Google filed a lawsuit on Friday seeking to dismantle an alleged Chinese cybercrime network called Outsider Enterprise, which the company says weaponized artificial intelligence to run phishing campaigns that defrauded "hundreds of thousands of victims" out of millions of dollars. The group primarily targeted Android users with scam text messages impersonating Google and other well-known brands, directing recipients to fraudulent websites designed to harvest passwords, credit card numbers, and other personal information. According to Google's complaint, Outsider Enterprise deployed roughly 9,000 fake websites backed by more than one million fraudulent web domains, and blasted out 2.5 million phishing texts in a two-week span earlier this year. In May alone, Android users flagged 55,000 spam texts, a rate Google said equates to more than two complaints every minute.

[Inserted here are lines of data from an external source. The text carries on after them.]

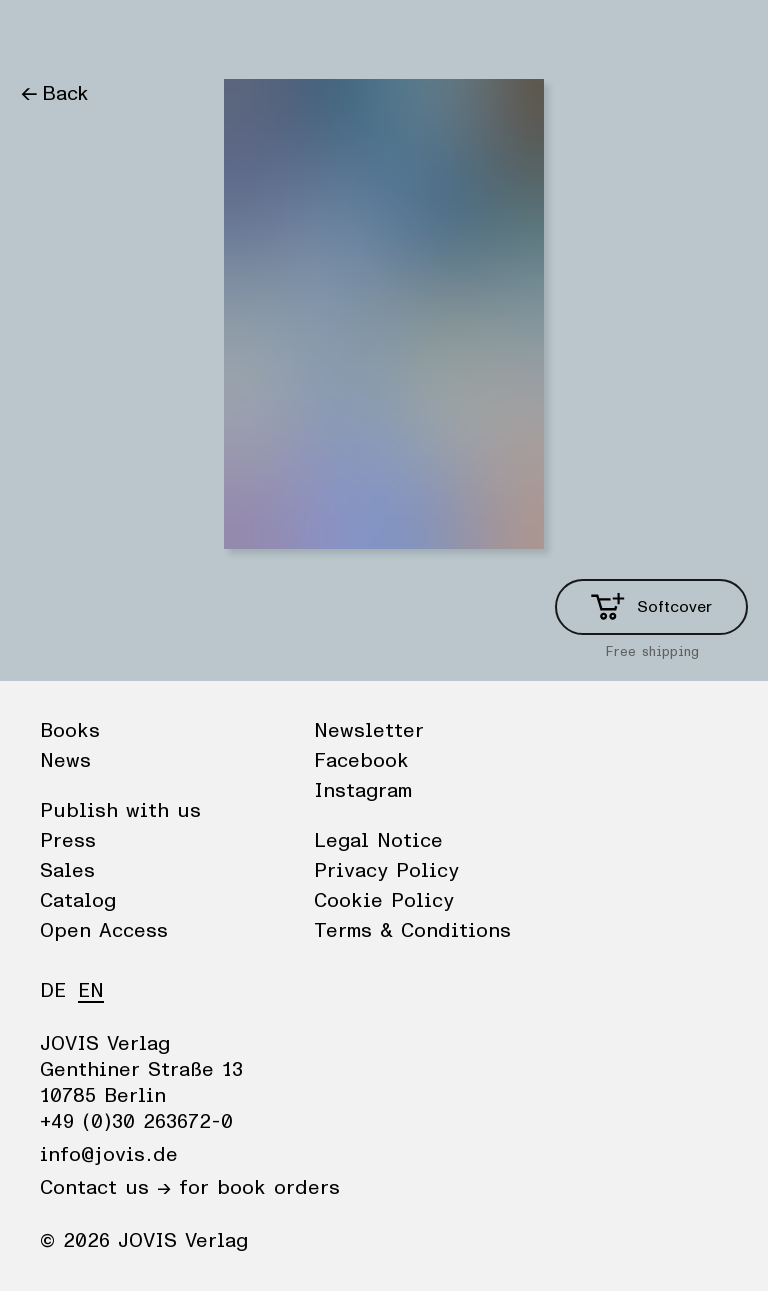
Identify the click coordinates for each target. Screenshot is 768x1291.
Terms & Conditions (412, 931)
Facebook (361, 761)
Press (68, 841)
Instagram (363, 791)
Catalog (78, 901)
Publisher (210, 35)
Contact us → (105, 1188)
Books (49, 35)
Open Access (104, 931)
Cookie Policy (384, 901)
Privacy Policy (386, 871)
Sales (67, 871)
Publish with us (120, 811)
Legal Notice (378, 841)
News (123, 35)
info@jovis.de (109, 1155)
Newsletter (369, 731)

At the heart of the operation is a subscription-based phishing toolkit, also called Outsider, which Google described as a "phishing-for-dummies" software suite that lets criminals with little technical know-how spin up convincing fake websites. The service costs $88 per week or $200 per month, and since launching in July 2023 it has allegedly helped its users steal an estimated 3.87 million credit card numbers, racking up roughly $1.9 billion in losses. Google said it has been working with carriers AT&T, T-Mobile, and Verizon to block the fraudulent messages at the network level, and is now leaning on AI-driven detection systems of its own, which the company claims intercept more than 10 billion scam messages every month and alert users to suspicious calls and texts in real time.

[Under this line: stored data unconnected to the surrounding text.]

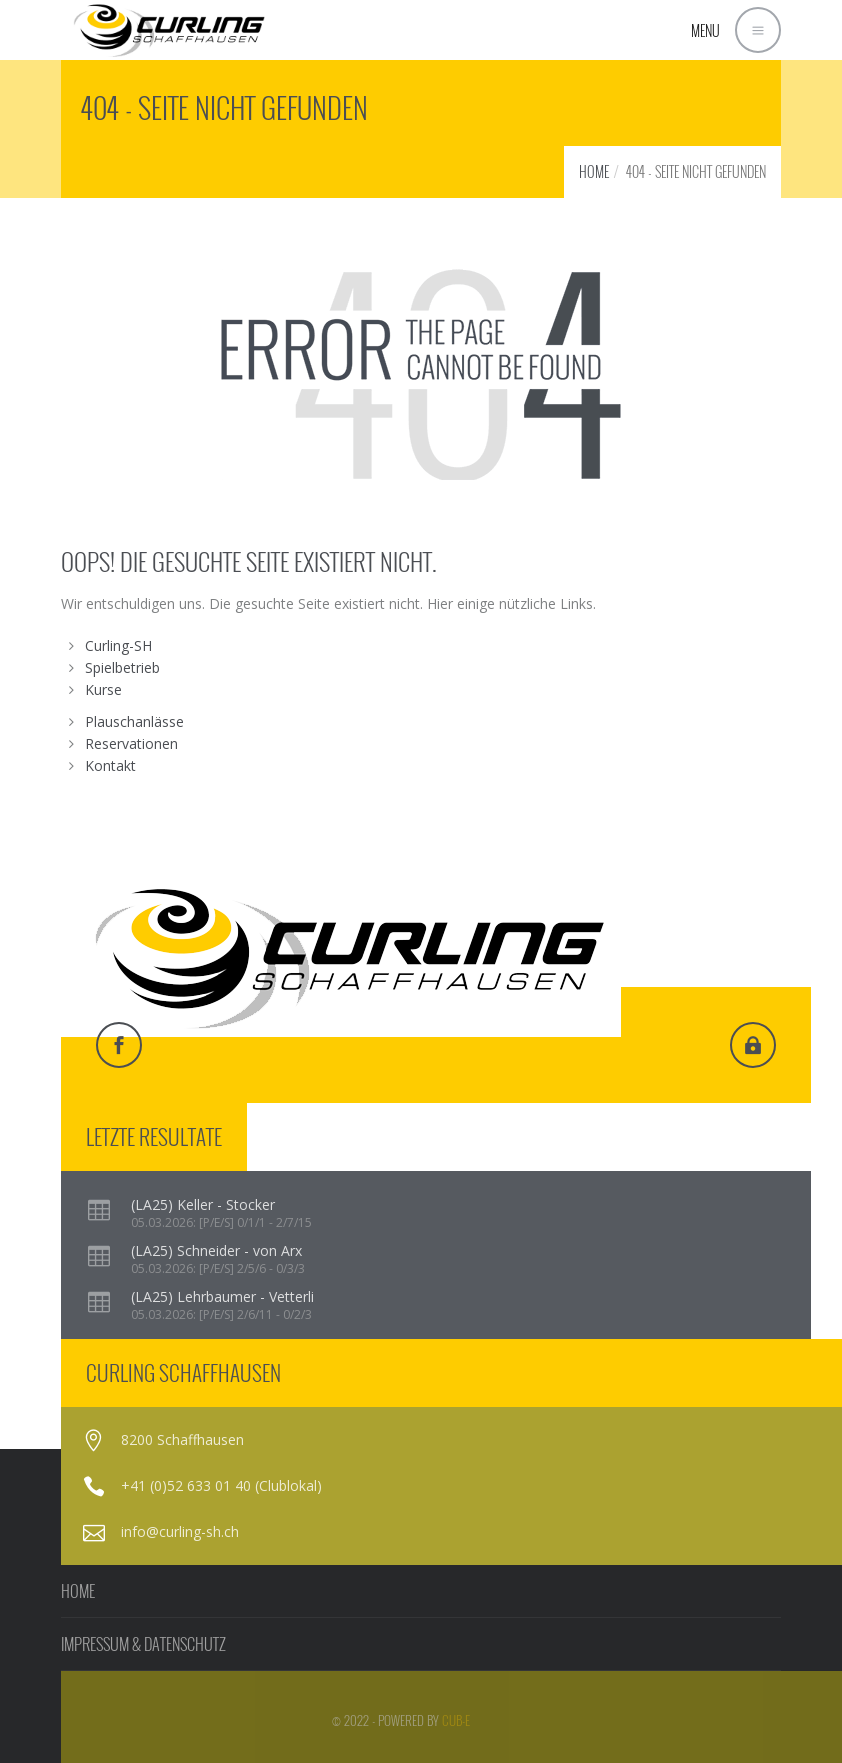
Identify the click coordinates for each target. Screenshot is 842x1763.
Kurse (103, 689)
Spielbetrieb (122, 667)
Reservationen (131, 743)
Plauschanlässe (134, 721)
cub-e (456, 1720)
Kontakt (110, 765)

The takedown effort is already producing results. An FBI spokesperson told reporters that the bureau, working alongside Google and Lumen's Black Lotus Labs, seized multiple domains tied to the operation along with several Shopify storefronts and accounts the criminals had been using to test their phishing infrastructure. The defendants named in Google's complaint are described as foreign-based actors whose true identities remain unknown, with the company framing the lawsuit as a way to expose the group's tactics and starve it of the infrastructure it depends on. Google executives said the case underscores a broader shift in the cat-and-mouse game between tech platforms and scammers, arguing that AI-powered threats now require AI-powered defenses at scale.